| 65 Views

Rusaknya Mentalisasi Generasi, Tanggung Jawab Siapa?

Oleh : Suhirnan, S.Pd
Relawan Opini

Saat ini tidak sedikit dari kita pernah mendengar persoalan generasi yang semakin hari semakin rusak. Berita-berita bertebaran seakan memberitahukan bahwa generasi hari ini sedang tidak baik-baik saja. Padahal generasi muda adalah penentu masa depan bangsa, jika tidak ditangani dengan baik maka akan menjadi bomerang hancurnya suatu bangsa. 

Dilansir dari www.tempo.co (15/02/2025) Badan Kependudukan dan Keluarga Berencana Nasional (BKKBN) menyebutkan bahwa remaja yang menderita kesehatan mental sangatlah tinggi, yaitu mencapai 15,5 juta orang atau setara 34,9 % dari total remaja Indonesia. Wakil Menteri Kependudukan Ratu Ayu Isyana Bagoes Oka mengatakan  generasi muda saat ini menghadapi tantangan yang semakin kompleks, salah satunya adalah isu kesehatan mental di kalangan remaja.

Kesehatan mental atau dikenal Mental health menurut World Health Organization (WHO) adalah kondisi dimana setiap individu merasa sejahtera mengeluarkan potensi dari dalam dirinya tanpa adanya tekanan. Bagaimana bila keadaan ini berbanding terbalik banyak dari generasi muda saat ini telah mengalami ganguan kesehatan mental akibat dari berbagai faktor, diantaranya faktor dalam yaitu pola asuh orang tua yang salah memberi tekanan berlebihan sehingga memicu anak mengalami masalah mental dan lainnya. sedangkan faktor luar yaitu ketergantungan pada teknologi memicu masalah kesehatan mental seperti ganguan tidur akibat kecanduan media sosial atau games dan masih banyak contoh lainnya.

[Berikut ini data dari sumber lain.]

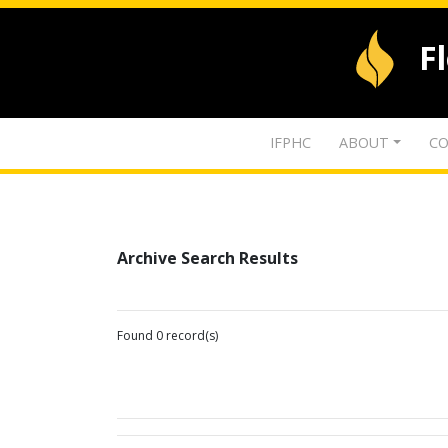
F
IFPHC
ABOUT
CO
Archive Search Results
Found 0 record(s)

Selain itu juga Ratu Ayu Isyana Bagoes Oka menyoroti turunnya angka pernikahan karena banyak kalangan muda takut menikah kalaupun menikah memilih untuk tidak memiliki anak. Sesuai hasil survei Sosial Ekonomi Nasional 2022 yang dilakukan Badan Pusat Statistik (BPS) sekitar 8,2 % atau 72.000 perempuan memutuskan untuk menjalani hidup tanpa anak (childfree).

Dengan kata lain keadaan generasi muda saat ini sangatlah mengkhawatirkan, tentu harus ada penanganan untuk mencegah penyakit mental dan childfree ini, untuk mewujudkan cita-cita generasi emas tahun 2045 mendatang. Namun seakan impian ini mustahil diwujudkan sebab persoalan ini kian hari kian banyak terjadi kerusakan pada generasi muda. Tentu negara yang sangat berperan penting dalam mengatasi persoalan ini, kebijakan dan upaya strategis negara sudah dilakukan, salah satunya dengan penetapan Peraturan Presiden Nomor 12 Tahun 2013 tentang Jaminan Kesehatan Nasional (JKN) yang mewajibkan seluruh masyarakat Indonesia memiliki jaminan kesehatan mencakup layanan untuk gangguan kesehatan mental (Septiansyah et al, 2023). Selain itu Undang-Undang Nomor 18 Tahun 2014 tentang kesehatan jiwa yang bertujuan untuk meningkatkan derajat kesehatan jiwa masyarakat hingga langka penguatan karakter generasi muda.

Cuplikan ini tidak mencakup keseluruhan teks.